Exercise description >>
Everything in the entries except the pictures should be copied exactly.
-- Exercise inputs follows --
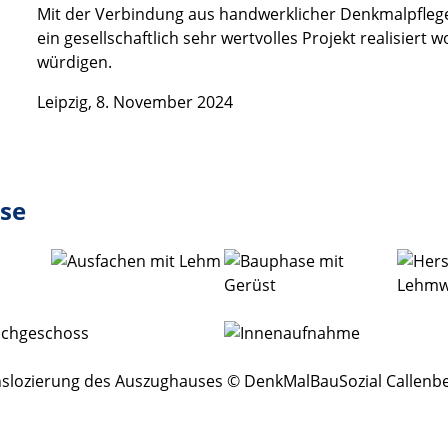
Mit der Verbindung aus handwerklicher Denkmalpfleg
ein gesellschaftlich sehr wertvolles Projekt realisier
würdigen.
Leipzig, 8. November 2024
se
slozierung des Auszughauses © DenkMalBauSozial Callen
-- Exercise inputs concluded --
Reply to the task >>
Mit der Verbindung aus handwerklicher Denkmalpfleg
ein gesellschaftlich sehr wertvolles Projekt realisier
würdigen.
Leipzig, 8. November 2024
se
slozierung des Auszughauses © DenkMalBauSozial Callen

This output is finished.